▶ _EXERCISE REQUIREMENTS_
What is the number of lines in the data below that hold the word "Histoire"? Give nothing beyond that number.

▶ _ENTRIES SHOWN_
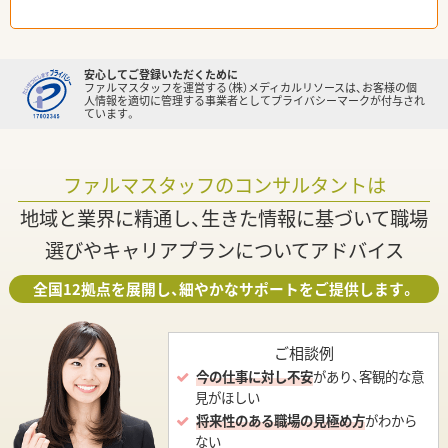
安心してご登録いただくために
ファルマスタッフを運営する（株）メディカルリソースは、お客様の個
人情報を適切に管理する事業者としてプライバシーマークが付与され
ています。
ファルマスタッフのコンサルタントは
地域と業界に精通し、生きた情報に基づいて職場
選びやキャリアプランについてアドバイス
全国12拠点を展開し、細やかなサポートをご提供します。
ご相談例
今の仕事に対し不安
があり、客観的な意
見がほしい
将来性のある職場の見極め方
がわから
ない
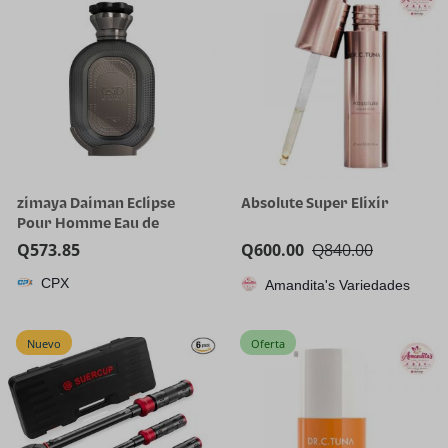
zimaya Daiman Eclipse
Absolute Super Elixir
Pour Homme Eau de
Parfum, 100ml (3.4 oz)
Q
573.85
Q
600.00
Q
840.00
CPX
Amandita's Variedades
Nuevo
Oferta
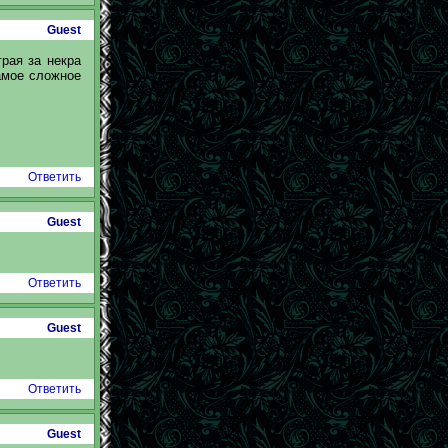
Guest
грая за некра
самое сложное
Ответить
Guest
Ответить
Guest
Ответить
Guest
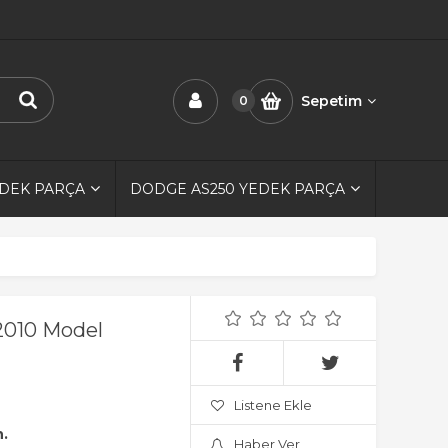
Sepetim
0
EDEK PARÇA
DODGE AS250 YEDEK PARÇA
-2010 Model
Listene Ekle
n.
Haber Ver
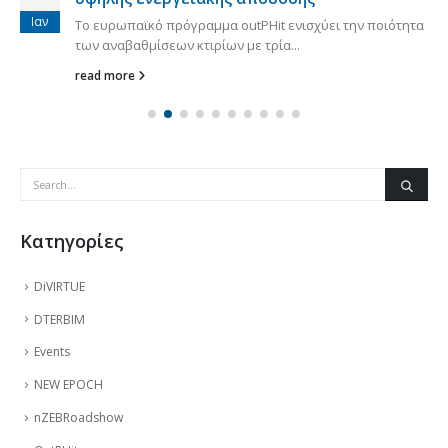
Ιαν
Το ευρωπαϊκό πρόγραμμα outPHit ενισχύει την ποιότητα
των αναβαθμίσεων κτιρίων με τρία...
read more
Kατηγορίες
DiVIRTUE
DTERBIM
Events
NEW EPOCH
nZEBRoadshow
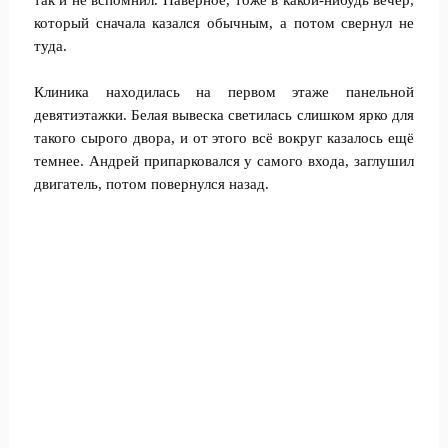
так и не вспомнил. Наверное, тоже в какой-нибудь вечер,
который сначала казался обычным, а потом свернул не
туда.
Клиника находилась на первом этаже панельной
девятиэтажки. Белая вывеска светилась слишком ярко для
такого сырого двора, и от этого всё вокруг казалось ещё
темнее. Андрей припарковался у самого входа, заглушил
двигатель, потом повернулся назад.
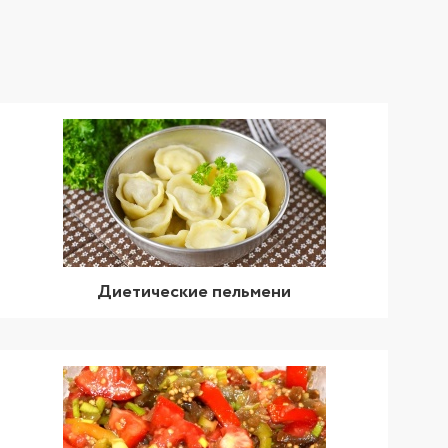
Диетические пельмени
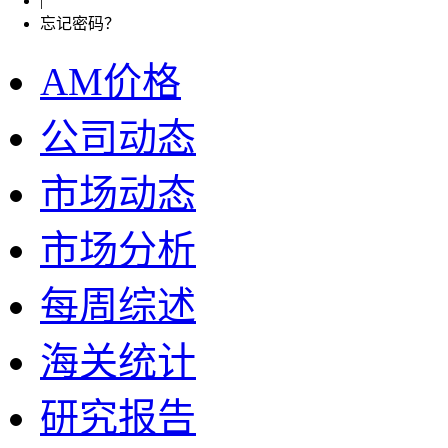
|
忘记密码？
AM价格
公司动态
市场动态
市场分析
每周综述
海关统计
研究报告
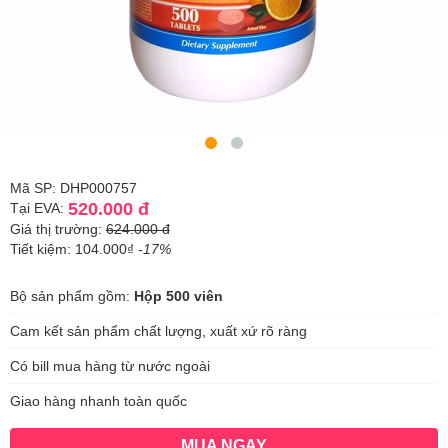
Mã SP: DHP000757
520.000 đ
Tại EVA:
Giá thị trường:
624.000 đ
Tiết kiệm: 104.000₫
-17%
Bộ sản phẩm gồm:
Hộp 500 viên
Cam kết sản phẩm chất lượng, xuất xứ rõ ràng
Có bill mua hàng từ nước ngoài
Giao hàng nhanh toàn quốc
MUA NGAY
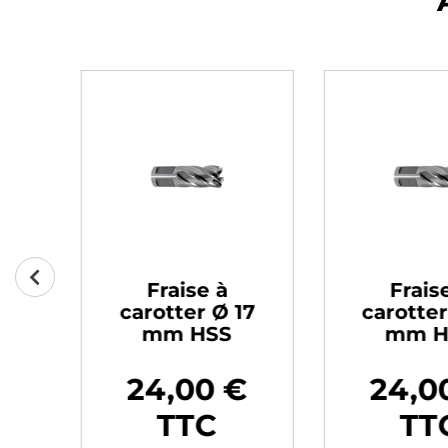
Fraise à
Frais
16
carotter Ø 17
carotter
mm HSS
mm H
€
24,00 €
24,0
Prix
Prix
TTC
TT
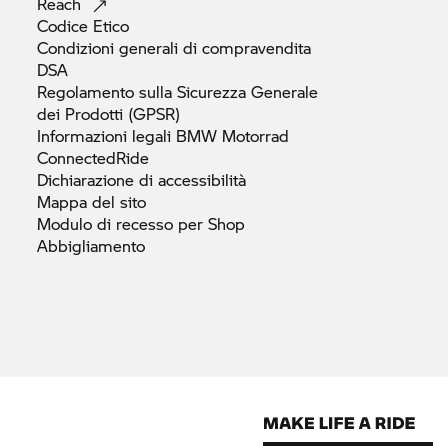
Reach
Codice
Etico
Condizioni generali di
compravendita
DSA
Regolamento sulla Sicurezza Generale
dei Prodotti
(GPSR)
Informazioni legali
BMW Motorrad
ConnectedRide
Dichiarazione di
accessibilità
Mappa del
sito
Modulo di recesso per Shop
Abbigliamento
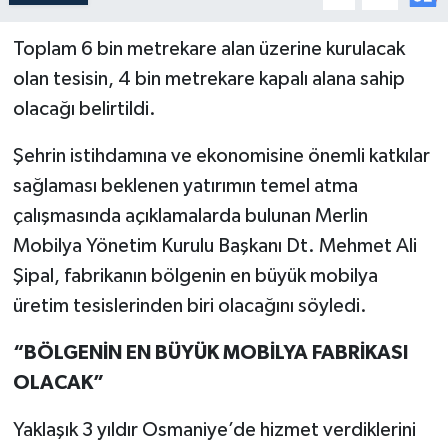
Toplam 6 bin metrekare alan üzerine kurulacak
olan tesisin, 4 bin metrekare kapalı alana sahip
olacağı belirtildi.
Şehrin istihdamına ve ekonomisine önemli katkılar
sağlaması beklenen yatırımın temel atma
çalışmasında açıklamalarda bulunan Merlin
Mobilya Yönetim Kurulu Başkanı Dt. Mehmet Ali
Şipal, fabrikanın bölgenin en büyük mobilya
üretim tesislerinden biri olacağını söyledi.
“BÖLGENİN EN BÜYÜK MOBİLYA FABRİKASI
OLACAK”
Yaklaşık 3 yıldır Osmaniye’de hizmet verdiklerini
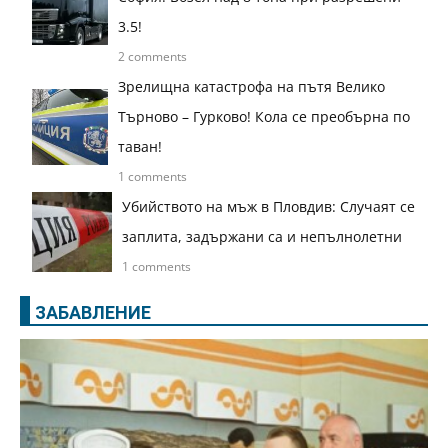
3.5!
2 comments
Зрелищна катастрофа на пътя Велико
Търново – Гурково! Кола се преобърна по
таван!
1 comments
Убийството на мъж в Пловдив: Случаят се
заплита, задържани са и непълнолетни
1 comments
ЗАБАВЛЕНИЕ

* * *

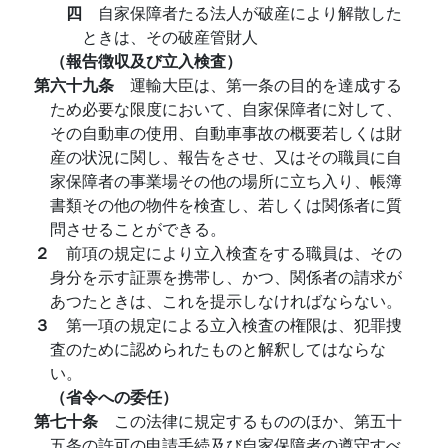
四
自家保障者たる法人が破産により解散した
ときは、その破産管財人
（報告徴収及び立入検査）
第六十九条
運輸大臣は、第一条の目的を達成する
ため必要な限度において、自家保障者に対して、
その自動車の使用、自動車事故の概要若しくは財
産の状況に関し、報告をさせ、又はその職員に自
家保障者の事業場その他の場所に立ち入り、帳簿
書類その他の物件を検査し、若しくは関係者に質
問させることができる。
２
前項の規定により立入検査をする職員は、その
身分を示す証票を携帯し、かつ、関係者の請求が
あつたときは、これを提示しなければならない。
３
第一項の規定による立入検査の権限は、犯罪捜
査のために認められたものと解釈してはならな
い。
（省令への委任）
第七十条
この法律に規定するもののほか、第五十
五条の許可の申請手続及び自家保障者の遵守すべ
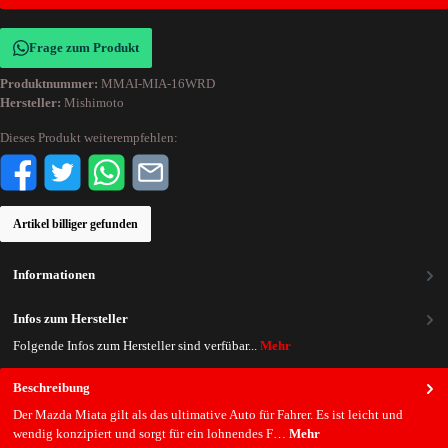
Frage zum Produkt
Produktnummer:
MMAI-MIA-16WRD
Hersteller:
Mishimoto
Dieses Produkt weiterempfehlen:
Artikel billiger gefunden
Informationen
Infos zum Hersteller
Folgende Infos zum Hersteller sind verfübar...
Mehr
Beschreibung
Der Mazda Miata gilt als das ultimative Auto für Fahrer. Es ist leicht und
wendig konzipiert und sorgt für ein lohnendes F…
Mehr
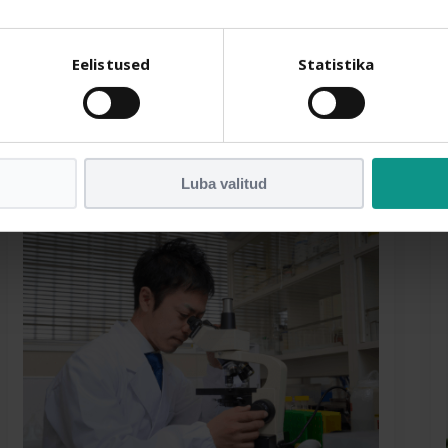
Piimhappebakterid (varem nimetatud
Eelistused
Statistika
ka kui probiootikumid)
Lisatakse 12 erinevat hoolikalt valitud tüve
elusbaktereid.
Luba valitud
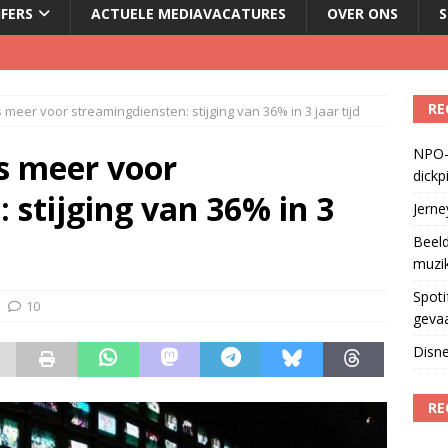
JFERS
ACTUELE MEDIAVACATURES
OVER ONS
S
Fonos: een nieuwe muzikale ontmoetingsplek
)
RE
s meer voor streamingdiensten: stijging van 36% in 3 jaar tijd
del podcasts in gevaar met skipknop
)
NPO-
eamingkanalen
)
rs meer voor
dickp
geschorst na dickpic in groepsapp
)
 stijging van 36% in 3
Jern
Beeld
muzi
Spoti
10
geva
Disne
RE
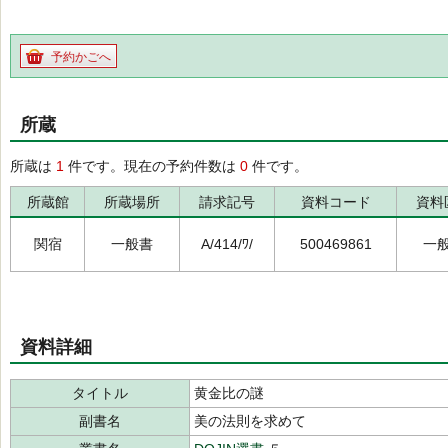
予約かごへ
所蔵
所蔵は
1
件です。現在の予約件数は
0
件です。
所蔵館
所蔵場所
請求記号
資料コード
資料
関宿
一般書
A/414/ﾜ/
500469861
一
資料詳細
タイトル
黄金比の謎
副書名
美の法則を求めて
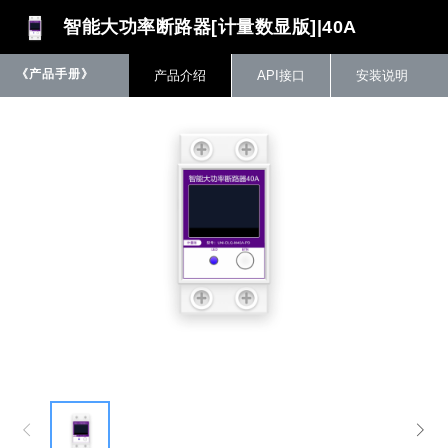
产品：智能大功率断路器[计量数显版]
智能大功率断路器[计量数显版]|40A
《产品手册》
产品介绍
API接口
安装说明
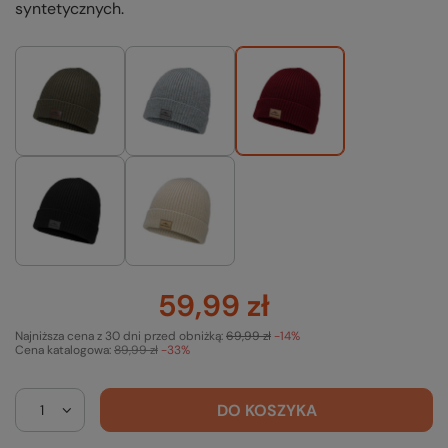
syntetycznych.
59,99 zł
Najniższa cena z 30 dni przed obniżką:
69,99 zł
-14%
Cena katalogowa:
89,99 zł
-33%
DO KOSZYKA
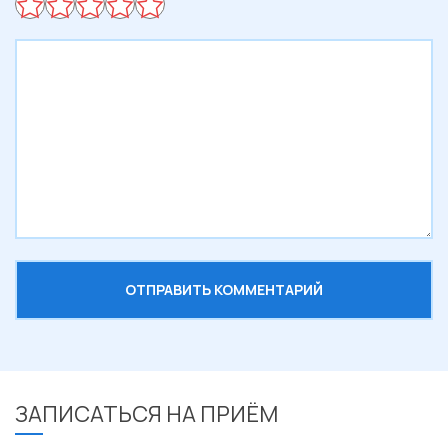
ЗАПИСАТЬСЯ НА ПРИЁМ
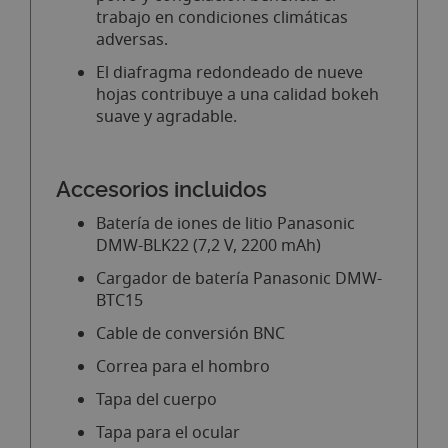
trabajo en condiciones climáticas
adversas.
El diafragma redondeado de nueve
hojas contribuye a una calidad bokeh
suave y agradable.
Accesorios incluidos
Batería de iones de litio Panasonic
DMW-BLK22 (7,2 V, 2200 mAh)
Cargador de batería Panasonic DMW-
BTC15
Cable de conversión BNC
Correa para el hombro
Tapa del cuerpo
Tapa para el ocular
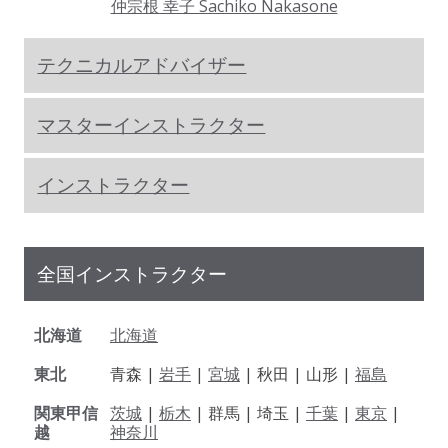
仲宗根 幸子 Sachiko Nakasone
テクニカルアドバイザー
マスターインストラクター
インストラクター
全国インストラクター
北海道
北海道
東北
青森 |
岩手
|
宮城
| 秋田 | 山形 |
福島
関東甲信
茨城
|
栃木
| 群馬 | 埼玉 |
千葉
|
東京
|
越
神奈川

--

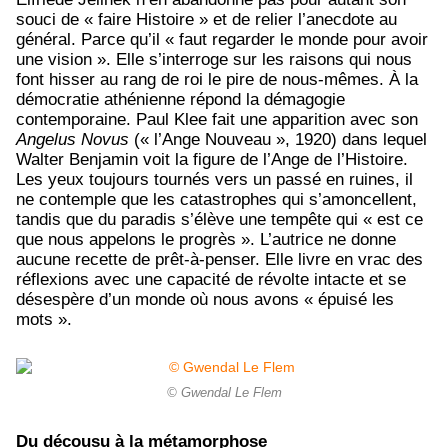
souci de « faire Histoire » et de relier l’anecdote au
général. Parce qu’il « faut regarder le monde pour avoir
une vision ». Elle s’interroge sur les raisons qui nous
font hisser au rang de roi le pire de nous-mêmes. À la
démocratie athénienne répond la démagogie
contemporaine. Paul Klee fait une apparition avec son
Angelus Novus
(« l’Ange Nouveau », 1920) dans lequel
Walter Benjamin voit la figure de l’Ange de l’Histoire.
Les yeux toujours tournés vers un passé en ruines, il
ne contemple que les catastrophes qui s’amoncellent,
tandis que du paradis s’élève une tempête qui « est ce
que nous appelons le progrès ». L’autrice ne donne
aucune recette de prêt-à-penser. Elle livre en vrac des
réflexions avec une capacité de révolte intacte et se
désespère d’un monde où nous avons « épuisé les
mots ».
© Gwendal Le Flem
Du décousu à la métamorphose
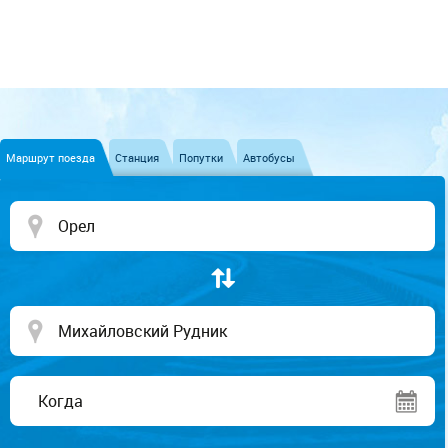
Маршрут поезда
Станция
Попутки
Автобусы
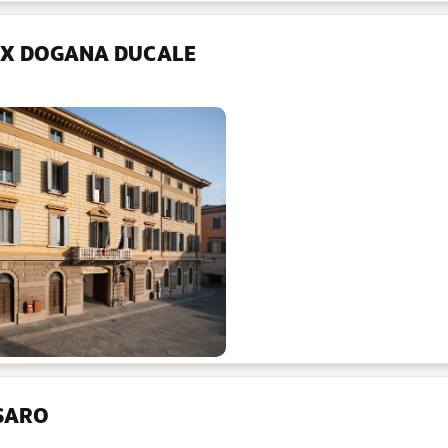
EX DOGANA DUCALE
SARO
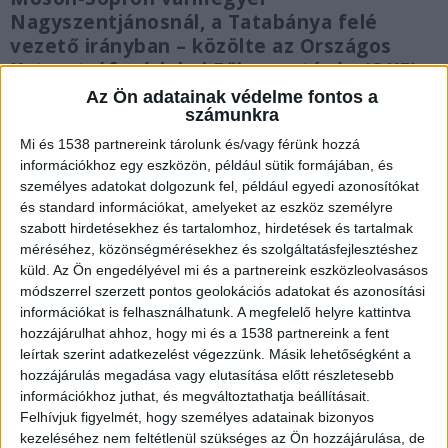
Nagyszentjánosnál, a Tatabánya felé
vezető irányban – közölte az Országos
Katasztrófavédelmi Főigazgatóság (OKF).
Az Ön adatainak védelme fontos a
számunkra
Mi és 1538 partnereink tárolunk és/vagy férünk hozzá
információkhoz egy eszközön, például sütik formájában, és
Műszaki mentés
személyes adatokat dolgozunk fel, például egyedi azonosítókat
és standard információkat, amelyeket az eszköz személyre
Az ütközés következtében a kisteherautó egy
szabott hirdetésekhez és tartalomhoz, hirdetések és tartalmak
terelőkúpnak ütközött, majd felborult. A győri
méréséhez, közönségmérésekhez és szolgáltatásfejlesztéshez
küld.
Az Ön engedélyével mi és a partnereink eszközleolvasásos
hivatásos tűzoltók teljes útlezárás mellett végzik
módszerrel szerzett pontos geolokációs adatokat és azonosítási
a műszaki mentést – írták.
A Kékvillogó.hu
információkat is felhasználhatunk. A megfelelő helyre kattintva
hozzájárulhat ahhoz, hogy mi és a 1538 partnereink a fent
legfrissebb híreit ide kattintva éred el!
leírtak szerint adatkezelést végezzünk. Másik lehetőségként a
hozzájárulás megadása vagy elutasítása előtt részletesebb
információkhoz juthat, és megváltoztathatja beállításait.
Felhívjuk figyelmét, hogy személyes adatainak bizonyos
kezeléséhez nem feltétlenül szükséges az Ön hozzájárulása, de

▶ _YOUR SOLUTION_
2